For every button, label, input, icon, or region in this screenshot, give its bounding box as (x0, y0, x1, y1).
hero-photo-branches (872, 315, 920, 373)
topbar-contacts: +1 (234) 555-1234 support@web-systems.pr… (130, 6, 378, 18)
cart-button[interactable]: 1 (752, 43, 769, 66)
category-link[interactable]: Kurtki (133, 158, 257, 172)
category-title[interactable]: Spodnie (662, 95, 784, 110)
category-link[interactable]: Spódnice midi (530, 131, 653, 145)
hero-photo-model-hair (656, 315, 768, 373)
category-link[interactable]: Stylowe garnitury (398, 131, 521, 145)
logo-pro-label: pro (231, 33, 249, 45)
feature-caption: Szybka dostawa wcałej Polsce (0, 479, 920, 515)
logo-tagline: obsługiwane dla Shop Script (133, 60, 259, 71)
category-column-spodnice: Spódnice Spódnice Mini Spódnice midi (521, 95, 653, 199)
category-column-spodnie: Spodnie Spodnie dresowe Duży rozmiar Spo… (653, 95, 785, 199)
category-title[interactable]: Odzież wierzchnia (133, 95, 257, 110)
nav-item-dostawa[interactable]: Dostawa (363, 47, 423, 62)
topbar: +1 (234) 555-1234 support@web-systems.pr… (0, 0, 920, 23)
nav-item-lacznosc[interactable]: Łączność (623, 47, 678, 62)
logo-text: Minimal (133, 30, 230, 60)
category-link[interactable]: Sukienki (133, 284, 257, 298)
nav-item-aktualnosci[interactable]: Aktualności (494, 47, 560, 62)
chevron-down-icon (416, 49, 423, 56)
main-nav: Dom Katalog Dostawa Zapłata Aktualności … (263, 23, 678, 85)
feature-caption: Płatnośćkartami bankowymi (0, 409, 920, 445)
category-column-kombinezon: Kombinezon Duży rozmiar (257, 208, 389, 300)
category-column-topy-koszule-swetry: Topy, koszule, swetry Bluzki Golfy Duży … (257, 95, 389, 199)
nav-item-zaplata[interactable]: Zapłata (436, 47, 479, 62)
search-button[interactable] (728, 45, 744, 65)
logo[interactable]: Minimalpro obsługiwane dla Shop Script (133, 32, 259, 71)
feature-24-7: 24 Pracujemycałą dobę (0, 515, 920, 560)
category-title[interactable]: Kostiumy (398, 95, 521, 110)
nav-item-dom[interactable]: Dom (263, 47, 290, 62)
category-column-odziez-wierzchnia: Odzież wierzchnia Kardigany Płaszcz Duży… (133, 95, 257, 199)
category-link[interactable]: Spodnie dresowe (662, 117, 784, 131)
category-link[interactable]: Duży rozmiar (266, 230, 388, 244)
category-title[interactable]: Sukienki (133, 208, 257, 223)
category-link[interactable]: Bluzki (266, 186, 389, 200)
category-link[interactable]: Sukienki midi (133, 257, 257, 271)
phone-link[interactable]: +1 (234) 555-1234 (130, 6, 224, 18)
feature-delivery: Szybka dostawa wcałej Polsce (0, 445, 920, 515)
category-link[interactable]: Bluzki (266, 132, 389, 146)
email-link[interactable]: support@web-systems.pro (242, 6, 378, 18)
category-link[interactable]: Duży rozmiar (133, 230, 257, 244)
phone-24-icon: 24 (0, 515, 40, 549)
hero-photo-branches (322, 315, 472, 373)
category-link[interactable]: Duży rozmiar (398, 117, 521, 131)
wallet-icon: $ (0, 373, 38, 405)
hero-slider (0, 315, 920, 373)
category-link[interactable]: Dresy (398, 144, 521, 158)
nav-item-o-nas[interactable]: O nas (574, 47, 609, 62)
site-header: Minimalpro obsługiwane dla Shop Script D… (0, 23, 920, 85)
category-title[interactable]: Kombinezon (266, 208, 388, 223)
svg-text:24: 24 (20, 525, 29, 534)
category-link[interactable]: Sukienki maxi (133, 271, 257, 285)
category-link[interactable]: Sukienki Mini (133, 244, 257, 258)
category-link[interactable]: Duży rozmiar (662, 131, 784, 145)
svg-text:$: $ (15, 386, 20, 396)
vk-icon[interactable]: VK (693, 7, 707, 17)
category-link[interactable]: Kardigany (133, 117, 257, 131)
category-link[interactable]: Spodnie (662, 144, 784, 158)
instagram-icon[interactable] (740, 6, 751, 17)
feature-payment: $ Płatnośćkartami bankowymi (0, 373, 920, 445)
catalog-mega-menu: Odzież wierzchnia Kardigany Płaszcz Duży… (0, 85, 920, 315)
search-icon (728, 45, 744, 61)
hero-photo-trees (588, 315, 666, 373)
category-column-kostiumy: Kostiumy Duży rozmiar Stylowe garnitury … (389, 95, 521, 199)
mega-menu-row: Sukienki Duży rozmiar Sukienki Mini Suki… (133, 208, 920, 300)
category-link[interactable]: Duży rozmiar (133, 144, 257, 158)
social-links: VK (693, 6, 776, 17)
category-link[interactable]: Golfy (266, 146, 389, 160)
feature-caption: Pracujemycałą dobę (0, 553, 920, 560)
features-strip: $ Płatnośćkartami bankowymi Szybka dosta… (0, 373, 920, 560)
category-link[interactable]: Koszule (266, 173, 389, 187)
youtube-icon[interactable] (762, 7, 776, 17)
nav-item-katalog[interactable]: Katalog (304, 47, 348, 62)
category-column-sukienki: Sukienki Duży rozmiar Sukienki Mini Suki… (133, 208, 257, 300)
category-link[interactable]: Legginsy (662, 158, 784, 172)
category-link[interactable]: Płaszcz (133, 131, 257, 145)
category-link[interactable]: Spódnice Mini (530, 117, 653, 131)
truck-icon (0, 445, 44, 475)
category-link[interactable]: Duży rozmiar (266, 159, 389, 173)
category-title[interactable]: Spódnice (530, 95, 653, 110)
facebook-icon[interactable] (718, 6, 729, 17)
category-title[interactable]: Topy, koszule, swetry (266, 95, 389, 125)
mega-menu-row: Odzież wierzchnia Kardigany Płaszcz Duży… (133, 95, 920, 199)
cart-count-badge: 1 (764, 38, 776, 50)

▸ **Problem description**
Go through the records above and return each line in which the word "text" occurs.

▸ **Your solution**
logo-text: Minimal (133, 30, 230, 60)
svg-text:24: 24 (20, 525, 29, 534)
svg-text:$: $ (15, 386, 20, 396)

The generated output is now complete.